A morte é, também, algo individual e intransferível. Ninguém é capaz de morrer a minha morte. Isto é, é impossível que alguém, com sua própria morte, possa evitar a outro definitivamente o transe de também morrer, mais cedo ou mais tarde. Alguém deve se lembrar da história, por exemplo, do padre Maximilian Kolbe que, como contou Savater (2001), de forma resumida, se ofereceu como voluntário num campo de concentração nazista para substituir um judeu que estava sendo levado para a câmara de gás. Ora, ele apenas o substituiu diante dos carrascos, mas não diante da própria morte. O vivo morre sua própria morte. E é importante salientar que a morte não é “coisa de velho e de doente”: a condição para morrer é estar vivo. E se a cada nascimento surge no mundo algo único, a cada morte desaparece algo que nunca voltará a ser.

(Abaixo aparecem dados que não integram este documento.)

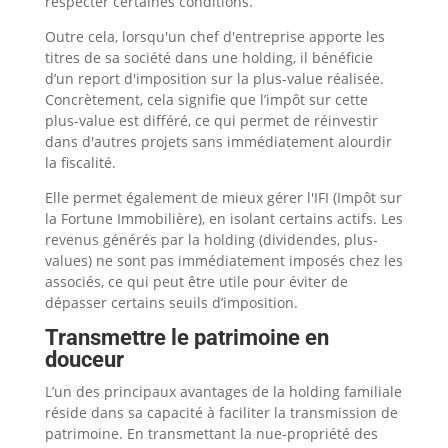
respecter certaines conditions.
Outre cela, lorsqu'un chef d'entreprise apporte les
titres de sa société dans une holding, il bénéficie
d’un report d'imposition sur la plus-value réalisée.
Concrètement, cela signifie que l’impôt sur cette
plus-value est différé, ce qui permet de réinvestir
dans d'autres projets sans immédiatement alourdir
la fiscalité.
Elle permet également de mieux gérer l'IFI (Impôt sur
la Fortune Immobilière), en isolant certains actifs. Les
revenus générés par la holding (dividendes, plus-
values) ne sont pas immédiatement imposés chez les
associés, ce qui peut être utile pour éviter de
dépasser certains seuils d’imposition.
Transmettre le patrimoine en
douceur
L’un des principaux avantages de la holding familiale
réside dans sa capacité à faciliter la transmission de
patrimoine. En transmettant la nue-propriété des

Apesar de compartilhar o nascimento, a doença, a juventude, a maturidade, a velhice e a morte com outros seres vivos, o ser humano é o único que sabe que vai morrer. Deste modo, a morte pode ser classificada como um problema exclusivamente humano. Mesmo assim, em si mesma, ela não incomoda o homem, o que o incomoda é a certeza de que ele vai morrer. É a imagem antecipada da morte que causa temor. Ora, é exatamente nisso que praticamente consiste a vida. É por isso que Elias (2001) observou que uma pessoa está preparada para acreditar com devoção profunda, em qualquer coisa, por mais “bizarra” que seja, desde que lhe proporcione esperança numa forma de “vida eterna”.

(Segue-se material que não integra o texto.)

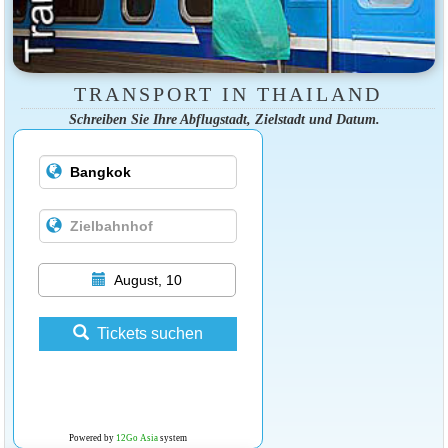
TRANSPORT IN THAILAND
Schreiben Sie Ihre Abflugstadt, Zielstadt und Datum.
August, 10
Tickets suchen
Powered by
12Go Asia
system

Muitas perguntas foram feitas sobre a morte e muitas lendas foram criadas. Ela se tornou a base de quase todas as religiões. Em todos os tempos e em todos os lugares a religião serviu, basicamente, para dar sentido à morte. Muitos pesquisadores, inclusive, afirmam que se a morte não existisse, não haveria “deuses”. Hoje, as religiões prometem “vida eterna” para quem tenha cumprido os preceitos da divindade. Todavia, essa tal promessa de “vida eterna”, sem mudanças e oscilações, significa, no fundo, uma eterna existência ou duração, o que não é a mesma coisa que a vida humana, que nossa vida. Dentro dos parâmetros do humano é impossível conceber vida sem a morte. Como ressaltou Savater (2001), a única vida eterna compatível com nossa personalidade individual seria uma vida em que a morte estivesse presente, mas como possibilidade perpetuamente adiada, algo sempre temível, mas que de fato nunca chegasse. A nossa vida é única, desejar uma vida eterna como se ela fosse um prolongamento da nossa vida é, no fundo, rejeitar ou disfarçar, de certa maneira, a nossa condição de mortalidade, ou seja, nossa própria humanidade.
Será que o homem deve mesmo temer a morte? Esta é uma questão pessoal. Depende da maneira como cada um vê o problema. Para Epicuro, por exemplo, a morte não deve ser temida. Afinal, nunca coexistimos com ela. Enquanto nós estamos, ela não está; quando ela chega, nós deixamos de estar. De acordo com esse ponto de vista, terrível seria ficar consciente da morte, seria alguém ficar de algum modo presente, mesmo sabendo que já se foi totalmente. Muitas pessoas se angustiam com a idéia da morte pelos “prazeres” da vida que vão perder, quando pensam na própria morte e pelas perdas das pessoas “amadas”, quando pensam na morte alheia. Ora, temida ou não, a morte sempre remete o homem às questões da vida. Assim, ela deve ser encarada como algo que permite pensar o “sentido da vida”.
Mas o que quer dizer “sentido da vida?”. Será uma preocupação com a vida em geral? Uma preocupação com o mundo? Não. Em geral, o “sentido da vida” se reduz, essencialmente, à vida humana. É uma preocupação com a vida e o mundo dos seres humanos. É uma indagação que procura saber, basicamente, por exemplo, se existe algo além e fora da vida ou só a tumba, como parece evidente. Ora, a vida tem sentido em si mesma e não fora dela: no viver e no querer viver. Por isso que o homem deve viver para alcançar a plenitude da vida na brevidade do tempo, e não para a morte ou para a eternidade.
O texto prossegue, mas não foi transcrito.